Tag Archives: Diane Deans

Ottawa Election Primer, the final 5

Ottawa Vote 2

In a final instalment in the series, the candidates in the last of the 23 wards will be profiled.  The final five wards are River, Gloucester-Southgate, Kitchissippi, Kanata South and Rideau-Rockcliffe.

 

 

River

Of the wards where a sitting councillor is seeking re-election, River Ward is where I think the likelihood of an incumbent not returning to City Hall will happen. Riley Brockington won the ward in 2014 with 36% of the vote in a field split by nine other candidates. This time around Riley faces only three challengers; Fabien Kalala, Kerrie Keith and Hassib Reda.  My comments aren’t because Brockington hasn’t worked in the community, indeed he has to make roads safer as he has been a loud voice to reduce speeds in front of schools.  My thoughts are due to the quality of candidates he is facing.

All three challengers bring good ideas to the campaign; Fabien, from viewing his priorities, is presenting a socio-economic platform; Hassib has a platform that addresses traditional municipal concerns plus adds banning single use plastics and re-pricing transit fares (to the point of making OC Transpo a money losing city operation).  Kerrie Keith has presented a couple of priorities in her blog. She cites (so far) safe streets and planning around the new Civic hospital site, however she also stresses her use of an electric car and being cycle commuter being reasons to vote for her. If I lived in River ward it wouldn’t convince me to vote for her.
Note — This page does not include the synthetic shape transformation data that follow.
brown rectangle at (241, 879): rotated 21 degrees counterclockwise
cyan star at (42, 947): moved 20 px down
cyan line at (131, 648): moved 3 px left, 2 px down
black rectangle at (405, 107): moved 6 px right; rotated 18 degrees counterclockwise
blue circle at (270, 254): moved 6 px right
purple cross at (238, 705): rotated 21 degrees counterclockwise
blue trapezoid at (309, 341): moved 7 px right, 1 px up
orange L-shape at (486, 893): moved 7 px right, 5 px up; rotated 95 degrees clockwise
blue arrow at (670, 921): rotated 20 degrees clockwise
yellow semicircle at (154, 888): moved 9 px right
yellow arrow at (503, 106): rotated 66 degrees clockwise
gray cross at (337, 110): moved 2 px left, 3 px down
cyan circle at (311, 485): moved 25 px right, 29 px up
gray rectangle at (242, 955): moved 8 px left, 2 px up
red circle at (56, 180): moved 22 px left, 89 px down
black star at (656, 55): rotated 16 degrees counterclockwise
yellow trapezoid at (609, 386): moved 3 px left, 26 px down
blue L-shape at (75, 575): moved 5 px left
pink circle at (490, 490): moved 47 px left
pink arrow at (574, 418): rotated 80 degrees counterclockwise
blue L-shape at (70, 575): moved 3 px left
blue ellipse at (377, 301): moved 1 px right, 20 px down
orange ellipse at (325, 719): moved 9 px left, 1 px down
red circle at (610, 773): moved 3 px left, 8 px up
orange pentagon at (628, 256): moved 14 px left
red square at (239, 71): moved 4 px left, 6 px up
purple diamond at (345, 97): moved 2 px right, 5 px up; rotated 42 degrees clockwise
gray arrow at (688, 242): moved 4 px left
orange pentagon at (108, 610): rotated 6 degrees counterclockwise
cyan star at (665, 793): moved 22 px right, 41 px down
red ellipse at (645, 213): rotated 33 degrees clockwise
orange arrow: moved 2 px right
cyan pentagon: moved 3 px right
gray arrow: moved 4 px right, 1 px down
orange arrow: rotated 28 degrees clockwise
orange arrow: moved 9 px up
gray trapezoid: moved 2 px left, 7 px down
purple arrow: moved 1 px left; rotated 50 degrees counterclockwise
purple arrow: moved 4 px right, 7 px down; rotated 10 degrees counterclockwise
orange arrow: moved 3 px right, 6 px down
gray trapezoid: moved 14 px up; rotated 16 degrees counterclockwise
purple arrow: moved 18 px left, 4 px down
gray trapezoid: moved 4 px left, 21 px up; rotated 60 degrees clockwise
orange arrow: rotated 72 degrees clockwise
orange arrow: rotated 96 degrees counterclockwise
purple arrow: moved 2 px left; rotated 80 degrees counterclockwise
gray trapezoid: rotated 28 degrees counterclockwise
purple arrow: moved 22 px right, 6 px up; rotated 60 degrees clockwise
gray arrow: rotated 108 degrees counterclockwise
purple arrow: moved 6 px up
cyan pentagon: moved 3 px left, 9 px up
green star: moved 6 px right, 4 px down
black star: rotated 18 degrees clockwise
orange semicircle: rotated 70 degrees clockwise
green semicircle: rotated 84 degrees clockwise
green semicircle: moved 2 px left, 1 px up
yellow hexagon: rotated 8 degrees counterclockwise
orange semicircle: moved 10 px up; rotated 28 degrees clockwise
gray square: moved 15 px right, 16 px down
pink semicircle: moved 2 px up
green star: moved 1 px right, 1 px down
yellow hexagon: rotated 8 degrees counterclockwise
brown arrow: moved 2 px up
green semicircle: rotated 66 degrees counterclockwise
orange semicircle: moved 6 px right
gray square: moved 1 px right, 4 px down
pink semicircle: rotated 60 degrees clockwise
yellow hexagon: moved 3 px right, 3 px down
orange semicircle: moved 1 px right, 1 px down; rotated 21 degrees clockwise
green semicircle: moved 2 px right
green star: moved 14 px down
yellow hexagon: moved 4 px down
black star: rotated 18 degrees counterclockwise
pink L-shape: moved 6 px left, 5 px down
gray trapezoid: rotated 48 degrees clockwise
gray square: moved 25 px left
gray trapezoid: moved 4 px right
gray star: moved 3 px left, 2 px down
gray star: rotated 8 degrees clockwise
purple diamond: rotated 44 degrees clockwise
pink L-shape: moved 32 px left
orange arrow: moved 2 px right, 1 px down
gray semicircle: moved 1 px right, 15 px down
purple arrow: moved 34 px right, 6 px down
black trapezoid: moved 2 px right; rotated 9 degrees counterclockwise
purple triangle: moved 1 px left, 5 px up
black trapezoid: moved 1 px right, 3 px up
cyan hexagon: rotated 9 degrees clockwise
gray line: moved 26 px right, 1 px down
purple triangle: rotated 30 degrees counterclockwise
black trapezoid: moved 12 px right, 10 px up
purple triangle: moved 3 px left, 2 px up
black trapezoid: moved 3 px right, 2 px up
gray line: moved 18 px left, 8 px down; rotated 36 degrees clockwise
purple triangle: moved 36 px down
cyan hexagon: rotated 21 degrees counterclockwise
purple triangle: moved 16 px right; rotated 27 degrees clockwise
River Ward will be an interesting race, the debates will be where the race will be won or lost so if you live in River Ward don’t miss a single one.

Gloucester-Southgate

All though it never rose above a rumour, Diane Deans’ look at the running for the Mayor’s chair never took place.  But like Tobi Nussbaum in Rideau-Rockcliffe, Deans has found her voice against the ‘what Jim Watson wants, Jim Watson gets’ city leadership and it might be enough to give her an 8thterm on City Council. Her four qualified opponents know just what they are up against. My hope is that Alek Golijanin, Sam Soucy, Robert Swaita and Perry Sabourin learn from this campaign because 2022 just might be the year Deans’ decides to run for Mayor.

Kitchissippi 

In a ward where the sitting Councillor has been bounced after one term for the past four elections, Jeff Leiper may have found the secret to re-election.  Be one with the community.  He faces one other candidate, Daniel Stringer who ran in previous elections but he poses no threat to Jeff Leiper. With a stronger candidate who would promise to battle developers, as Leiper did in 2014, Leiper might have faced the same fate as Katherine Hobbs and Christine Leadman before him.  Alas, Leiper will have four more years to truly battle developers.

Kanata South

If you look at the ward map for Kanata South the one thing that strikes you is just how residentially heavy the ward is. Allan Hubley has been councillor since 2010. and he easily won re-election in 2014.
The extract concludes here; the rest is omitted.